Exministro de Obras Públicas

Antes de irse de vacaciones el Gobierno rebajó sus previsiones de crecimiento del 3% al 2,3%, dando la razón a los que pensábamos que eran demasiado optimistas. La inflación repunta a pesar de las rebajas del verano y lo más probable es que acabemos el año más cerca del 3% que del 2,5%, con lo cual el Gobierno habrá incumplido sus previsiones por quinto año consecutivo. Pero se puede pensar que nuestro crecimiento (2,3%) no está mal comparado con el de la zona euro. Desde que estalló la burbuja bursátil, nuestra caída se ha detenido por encima del 2% y la media europea está por debajo del 1% ¿Qué es lo que explica la diferencia? No son las mejoras en la productividad ni en las exportaciones. Son las aportaciones de los fondos europeos y, sobre todo, el vigor de la construcción los causantes de un diferencial que se asienta sobre bases muy endebles. La aportación de la UE se irá reduciendo a medida que se vayan incorporando los nuevos socios del Este, y el desmesurado crecimiento de la construcción no podrá mantenerse, como advierten los servicios de estudios de los grandes bancos.

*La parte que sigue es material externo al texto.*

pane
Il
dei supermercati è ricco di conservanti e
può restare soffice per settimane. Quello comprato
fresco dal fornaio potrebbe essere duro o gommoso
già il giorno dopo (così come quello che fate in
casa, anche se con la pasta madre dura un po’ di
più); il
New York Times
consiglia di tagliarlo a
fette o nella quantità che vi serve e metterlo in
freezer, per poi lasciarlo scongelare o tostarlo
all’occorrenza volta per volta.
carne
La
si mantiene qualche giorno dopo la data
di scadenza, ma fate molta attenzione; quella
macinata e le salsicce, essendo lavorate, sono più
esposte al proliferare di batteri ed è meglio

A nuestra juventud le resulta prácticamente imposible acceder a una vivienda aunque la periferia de nuestras ciudades sea un bosque de grúas. En España se han construido más de 500.000 anuales durante los últimos cuatro años, cuando sólo harían falta 250.000 para atender las necesidades de los de nuevos hogares. El número de viviendas por habitante es el mayor de toda Europa, pero tenemos 2,8 millones de viviendas vacías, sin contar segundas residencias.

La vivienda se ha convertido en un instrumento de especulación, mientras la escalada de los precios impide que las puedan comprar los que la necesitan realmente para vivir. En el 2001 sólo se construyeron 40.000 viviendas de protección oficial, el 8% del total, cuando en la primera mitad de los 90 era el 30%. Construimos más viviendas que Francia y Alemania juntas y cuando la construcción marcha todo marcha por su efecto de arrastre sobre el consumo doméstico. Pero no es sostenible un crecimiento basado en ladrillos amontonados en forma de casas, de las que casi un 30% se compran para ser revendidas más caras y con un trato fiscal para las plusvalías muy favorable, porque genera un excesivo endeudamiento de las familias, una peligrosa burbuja inmobiliaria y una mala asignación de la inversión.

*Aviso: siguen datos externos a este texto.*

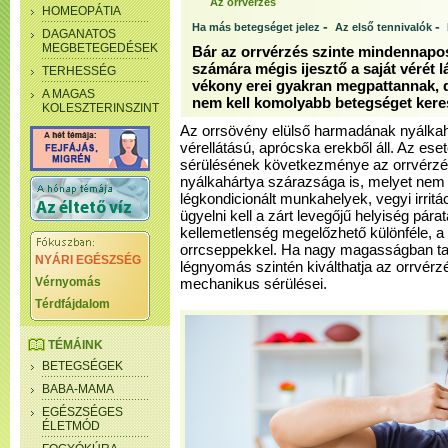
Az orrvérzés
HOMEOPÁTIA
-
-
Ha más betegséget jelez
Az első tennivalók
DAGANATOS
MEGBETEGEDÉSEK
Bár az orrvérzés szinte mindennapos
számára mégis ijesztő a saját vérét l
TERHESSÉG
vékony erei gyakran megpattannak, d
A MAGAS
nem kell komolyabb betegséget kere
KOLESZTERINSZINT
Az orrsövény elülső harmadának nyálkah
vérellátású, aprócska erekből áll. Az es
sérülésének következménye az orrvérzés
nyálkahártya szárazsága is, melyet nem 
légkondicionált munkahelyek, vegyi irrit
ügyelni kell a zárt levegőjű helyiség pára
kellemetlenség megelőzhető különféle, a 
orrcseppekkel. Ha nagy magasságban ta
NYÁRI EGÉSZSÉG
légnyomás szintén kiválthatja az orrvérzé
Vérnyomás
mechanikus sérülései.
Térdfájdalom
TÉMÁINK
BETEGSÉGEK
BABA-MAMA
EGÉSZSÉGES
ÉLETMÓD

Nos sobran casas vacías pero somos los últimos en investigación, formación, sanidad, ahorro energético, sistemas integrados de transporte, etcétera, que son las verdaderas palancas del crecimiento. Nuestra debilidad se completa con la situación del mercado laboral y el ahorro neto, prácticamente nulo, de las familias. La tasa de temporalidad de nuestro empleo triplica la media comunitaria y afecta sobre todo a los jóvenes.

Ante un precario horizonte laboral y una vivienda inaccesible, no es extraño que el crecimiento de nuestra población sea el más bajo de Europa. La inmigración cubrirá el bache demográfico, pero el número de extranjeros se duplicará en pocos años, lo que exigirá una capacidad de asimilación e integración que pasa, entre otras cosas, por una oferta de vivienda accesible que impida la creación de nuevos guetos.

El consumo de las familias sigue pujante y compensa la disminución de las exportaciones. Pero no podrá seguir impulsado por nuevas rebajas fiscales ni por el efecto riqueza que crea la sobrevaloración de sus activos inmobiliarios, como antes pasó con las acciones.

El sistema se aguanta por los bajos tipos de interés. Afortunadamente, parece que la Reserva Federal americana está dispuesta a mantenerlos en su actual nivel, el más bajo de los últimos 55 años, y el Banco Central Europeo no podrá subirlos mientras la economía alemana no salga de una recesión que enfila el riesgo de deflación. Otra cosa es que a ambos lados del Atlántico se puedan controlar los tipos de interés a largo plazo, que son los que determinan la inversión empresarial y los costes de las hipotecas.

Por ello, el riesgo de un ajuste brusco aumenta a medida que crecen los precios de unos activos inmobiliarios que pronto no se podrán revender más caros. No podemos seguir creciendo basándonos en el ladrillo. Y un modelo alternativo exigiría importantes cambios en casi todos los aspectos de la política económica.